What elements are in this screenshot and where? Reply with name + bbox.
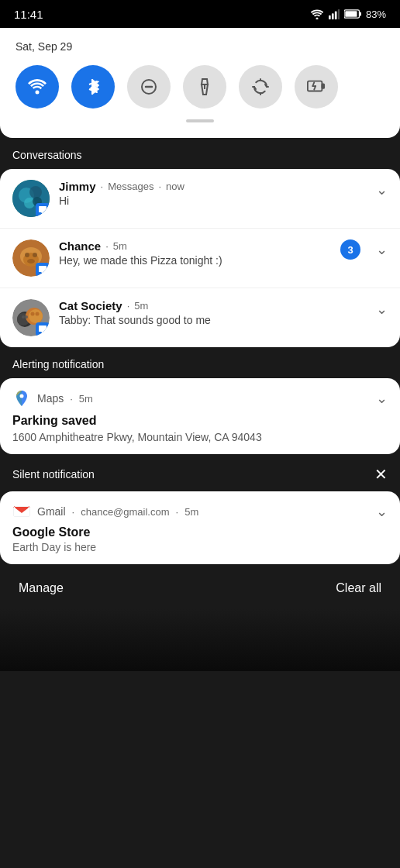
quick-settings-panel: Sat, Sep 29 bbox=[0, 28, 400, 138]
alerting-chevron[interactable]: ⌄ bbox=[376, 390, 388, 407]
jimmy-time: now bbox=[166, 181, 184, 192]
chance-content: Chance · 5m Hey, we made this Pizza toni… bbox=[59, 239, 331, 267]
wifi-toggle[interactable] bbox=[16, 65, 59, 108]
dnd-toggle[interactable] bbox=[127, 65, 171, 108]
chance-chevron[interactable]: ⌄ bbox=[370, 239, 388, 258]
signal-icon bbox=[329, 9, 340, 19]
bottom-bar: Manage Clear all bbox=[0, 567, 400, 609]
conversations-label: Conversations bbox=[12, 149, 82, 161]
svg-point-33 bbox=[29, 309, 43, 323]
bottom-background bbox=[0, 609, 400, 671]
conversations-card: Jimmy · Messages · now Hi ⌄ bbox=[0, 169, 400, 347]
jimmy-notification[interactable]: Jimmy · Messages · now Hi ⌄ bbox=[0, 169, 400, 229]
cat-society-messages-badge bbox=[36, 322, 50, 336]
chance-sender: Chance bbox=[59, 239, 101, 253]
svg-rect-7 bbox=[359, 12, 361, 16]
svg-rect-2 bbox=[332, 13, 334, 19]
gmail-title: Google Store bbox=[12, 525, 388, 539]
manage-button[interactable]: Manage bbox=[19, 581, 64, 595]
alerting-title: Parking saved bbox=[12, 414, 388, 428]
jimmy-messages-badge bbox=[36, 203, 50, 217]
conversations-header: Conversations bbox=[0, 140, 400, 167]
jimmy-sender: Jimmy bbox=[59, 180, 96, 193]
gmail-email: chance@gmail.com bbox=[81, 506, 169, 518]
svg-point-26 bbox=[25, 253, 29, 257]
svg-point-0 bbox=[316, 18, 318, 20]
cat-society-time: 5m bbox=[134, 300, 148, 312]
jimmy-content: Jimmy · Messages · now Hi bbox=[59, 180, 360, 207]
gmail-body: Earth Day is here bbox=[12, 541, 388, 553]
svg-point-37 bbox=[25, 315, 28, 319]
alerting-label: Alerting notification bbox=[12, 358, 104, 370]
quick-toggles bbox=[16, 65, 384, 108]
cat-society-content: Cat Society · 5m Tabby: That sounds good… bbox=[59, 299, 360, 326]
chance-avatar bbox=[12, 239, 50, 277]
svg-point-36 bbox=[22, 315, 25, 319]
flashlight-toggle[interactable] bbox=[183, 65, 226, 108]
svg-point-8 bbox=[36, 91, 40, 95]
chance-time: 5m bbox=[113, 240, 127, 252]
cat-society-avatar bbox=[12, 299, 50, 336]
maps-notification[interactable]: Maps · 5m ⌄ Parking saved 1600 Amphithea… bbox=[0, 378, 400, 454]
bluetooth-toggle[interactable] bbox=[71, 65, 115, 108]
svg-rect-3 bbox=[335, 12, 337, 20]
battery-percentage: 83% bbox=[366, 9, 386, 20]
alerting-time: 5m bbox=[79, 393, 93, 405]
wifi-icon bbox=[310, 9, 324, 19]
svg-point-28 bbox=[27, 259, 35, 264]
chance-messages-badge bbox=[36, 263, 50, 277]
clear-all-button[interactable]: Clear all bbox=[336, 581, 381, 595]
svg-rect-6 bbox=[345, 11, 357, 17]
svg-rect-1 bbox=[329, 16, 331, 19]
alerting-header: Alerting notification bbox=[0, 349, 400, 377]
cat-society-sender: Cat Society bbox=[59, 299, 122, 312]
svg-point-38 bbox=[20, 394, 24, 398]
alerting-body: 1600 Amphitheatre Pkwy, Mountain View, C… bbox=[12, 431, 388, 443]
maps-icon bbox=[12, 389, 31, 408]
status-bar: 11:41 83% bbox=[0, 0, 400, 28]
gmail-icon bbox=[12, 502, 31, 521]
cat-society-chevron[interactable]: ⌄ bbox=[370, 299, 388, 318]
chance-count-badge: 3 bbox=[340, 239, 360, 260]
silent-card[interactable]: Gmail · chance@gmail.com · 5m ⌄ Google S… bbox=[0, 491, 400, 564]
date-display: Sat, Sep 29 bbox=[16, 40, 384, 53]
gmail-time: 5m bbox=[184, 506, 198, 518]
svg-rect-14 bbox=[322, 84, 324, 88]
battery-saver-toggle[interactable] bbox=[295, 65, 338, 108]
jimmy-app: Messages bbox=[108, 181, 153, 192]
status-time: 11:41 bbox=[14, 8, 43, 21]
svg-rect-4 bbox=[338, 9, 340, 19]
silent-label: Silent notification bbox=[12, 468, 95, 480]
scroll-handle bbox=[186, 119, 214, 122]
gmail-app-name: Gmail bbox=[37, 505, 66, 518]
cat-society-notification[interactable]: Cat Society · 5m Tabby: That sounds good… bbox=[0, 288, 400, 347]
battery-icon bbox=[344, 9, 361, 19]
svg-point-20 bbox=[29, 186, 42, 198]
autorotate-toggle[interactable] bbox=[239, 65, 282, 108]
gmail-notification[interactable]: Gmail · chance@gmail.com · 5m ⌄ Google S… bbox=[0, 491, 400, 564]
jimmy-body: Hi bbox=[59, 195, 360, 207]
cat-society-body: Tabby: That sounds good to me bbox=[59, 314, 360, 326]
chance-notification[interactable]: Chance · 5m Hey, we made this Pizza toni… bbox=[0, 229, 400, 288]
jimmy-avatar bbox=[12, 180, 50, 217]
silent-close-icon[interactable]: ✕ bbox=[374, 465, 388, 484]
jimmy-chevron[interactable]: ⌄ bbox=[370, 180, 388, 198]
alerting-card[interactable]: Maps · 5m ⌄ Parking saved 1600 Amphithea… bbox=[0, 378, 400, 454]
svg-point-35 bbox=[36, 312, 40, 316]
svg-point-27 bbox=[33, 253, 37, 257]
status-icons: 83% bbox=[310, 9, 386, 20]
chance-body: Hey, we made this Pizza tonight :) bbox=[59, 254, 331, 267]
svg-point-34 bbox=[31, 312, 35, 316]
alerting-app-name: Maps bbox=[37, 392, 64, 405]
silent-section-header: Silent notification ✕ bbox=[0, 456, 400, 490]
gmail-chevron[interactable]: ⌄ bbox=[376, 503, 388, 520]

# # # # # # #

Try it | Make an exact reproduction of the listing above, without any pictures.

Task output |
What elements are in this screenshot and where? Reply with name + bbox.
quick-settings-panel: Sat, Sep 29 bbox=[0, 28, 400, 138]
alerting-chevron[interactable]: ⌄ bbox=[376, 390, 388, 407]
jimmy-time: now bbox=[166, 181, 184, 192]
chance-content: Chance · 5m Hey, we made this Pizza toni… bbox=[59, 239, 331, 267]
wifi-toggle[interactable] bbox=[16, 65, 59, 108]
dnd-toggle[interactable] bbox=[127, 65, 171, 108]
chance-chevron[interactable]: ⌄ bbox=[370, 239, 388, 258]
signal-icon bbox=[329, 9, 340, 19]
bottom-bar: Manage Clear all bbox=[0, 567, 400, 609]
conversations-label: Conversations bbox=[12, 149, 82, 161]
svg-point-33 bbox=[29, 309, 43, 323]
bottom-background bbox=[0, 609, 400, 671]
conversations-card: Jimmy · Messages · now Hi ⌄ bbox=[0, 169, 400, 347]
jimmy-notification[interactable]: Jimmy · Messages · now Hi ⌄ bbox=[0, 169, 400, 229]
cat-society-messages-badge bbox=[36, 322, 50, 336]
chance-sender: Chance bbox=[59, 239, 101, 253]
svg-rect-7 bbox=[359, 12, 361, 16]
svg-rect-2 bbox=[332, 13, 334, 19]
gmail-title: Google Store bbox=[12, 525, 388, 539]
manage-button[interactable]: Manage bbox=[19, 581, 64, 595]
alerting-title: Parking saved bbox=[12, 414, 388, 428]
jimmy-messages-badge bbox=[36, 203, 50, 217]
conversations-header: Conversations bbox=[0, 140, 400, 167]
jimmy-sender: Jimmy bbox=[59, 180, 96, 193]
gmail-email: chance@gmail.com bbox=[81, 506, 169, 518]
svg-point-26 bbox=[25, 253, 29, 257]
svg-point-0 bbox=[316, 18, 318, 20]
cat-society-time: 5m bbox=[134, 300, 148, 312]
jimmy-content: Jimmy · Messages · now Hi bbox=[59, 180, 360, 207]
gmail-body: Earth Day is here bbox=[12, 541, 388, 553]
svg-point-37 bbox=[25, 315, 28, 319]
alerting-label: Alerting notification bbox=[12, 358, 104, 370]
quick-toggles bbox=[16, 65, 384, 108]
cat-society-content: Cat Society · 5m Tabby: That sounds good… bbox=[59, 299, 360, 326]
chance-avatar bbox=[12, 239, 50, 277]
svg-point-36 bbox=[22, 315, 25, 319]
flashlight-toggle[interactable] bbox=[183, 65, 226, 108]
svg-point-8 bbox=[36, 91, 40, 95]
chance-time: 5m bbox=[113, 240, 127, 252]
cat-society-avatar bbox=[12, 299, 50, 336]
maps-notification[interactable]: Maps · 5m ⌄ Parking saved 1600 Amphithea… bbox=[0, 378, 400, 454]
bluetooth-toggle[interactable] bbox=[71, 65, 115, 108]
svg-rect-3 bbox=[335, 12, 337, 20]
battery-percentage: 83% bbox=[366, 9, 386, 20]
alerting-time: 5m bbox=[79, 393, 93, 405]
wifi-icon bbox=[310, 9, 324, 19]
svg-point-28 bbox=[27, 259, 35, 264]
chance-messages-badge bbox=[36, 263, 50, 277]
clear-all-button[interactable]: Clear all bbox=[336, 581, 381, 595]
svg-rect-6 bbox=[345, 11, 357, 17]
svg-rect-1 bbox=[329, 16, 331, 19]
alerting-header: Alerting notification bbox=[0, 349, 400, 377]
cat-society-sender: Cat Society bbox=[59, 299, 122, 312]
svg-point-38 bbox=[20, 394, 24, 398]
alerting-body: 1600 Amphitheatre Pkwy, Mountain View, C… bbox=[12, 431, 388, 443]
maps-icon bbox=[12, 389, 31, 408]
status-bar: 11:41 83% bbox=[0, 0, 400, 28]
gmail-icon bbox=[12, 502, 31, 521]
cat-society-chevron[interactable]: ⌄ bbox=[370, 299, 388, 318]
chance-count-badge: 3 bbox=[340, 239, 360, 260]
silent-card[interactable]: Gmail · chance@gmail.com · 5m ⌄ Google S… bbox=[0, 491, 400, 564]
date-display: Sat, Sep 29 bbox=[16, 40, 384, 53]
gmail-time: 5m bbox=[184, 506, 198, 518]
svg-rect-14 bbox=[322, 84, 324, 88]
battery-saver-toggle[interactable] bbox=[295, 65, 338, 108]
jimmy-app: Messages bbox=[108, 181, 153, 192]
status-time: 11:41 bbox=[14, 8, 43, 21]
svg-rect-4 bbox=[338, 9, 340, 19]
silent-label: Silent notification bbox=[12, 468, 95, 480]
scroll-handle bbox=[186, 119, 214, 122]
gmail-app-name: Gmail bbox=[37, 505, 66, 518]
cat-society-notification[interactable]: Cat Society · 5m Tabby: That sounds good… bbox=[0, 288, 400, 347]
battery-icon bbox=[344, 9, 361, 19]
svg-point-20 bbox=[29, 186, 42, 198]
autorotate-toggle[interactable] bbox=[239, 65, 282, 108]
gmail-notification[interactable]: Gmail · chance@gmail.com · 5m ⌄ Google S… bbox=[0, 491, 400, 564]
jimmy-body: Hi bbox=[59, 195, 360, 207]
cat-society-body: Tabby: That sounds good to me bbox=[59, 314, 360, 326]
chance-notification[interactable]: Chance · 5m Hey, we made this Pizza toni… bbox=[0, 229, 400, 288]
jimmy-avatar bbox=[12, 180, 50, 217]
silent-close-icon[interactable]: ✕ bbox=[374, 465, 388, 484]
jimmy-chevron[interactable]: ⌄ bbox=[370, 180, 388, 198]
alerting-card[interactable]: Maps · 5m ⌄ Parking saved 1600 Amphithea… bbox=[0, 378, 400, 454]
svg-point-35 bbox=[36, 312, 40, 316]
svg-point-27 bbox=[33, 253, 37, 257]
status-icons: 83% bbox=[310, 9, 386, 20]
chance-body: Hey, we made this Pizza tonight :) bbox=[59, 254, 331, 267]
svg-point-34 bbox=[31, 312, 35, 316]
alerting-app-name: Maps bbox=[37, 392, 64, 405]
silent-section-header: Silent notification ✕ bbox=[0, 456, 400, 490]
gmail-chevron[interactable]: ⌄ bbox=[376, 503, 388, 520]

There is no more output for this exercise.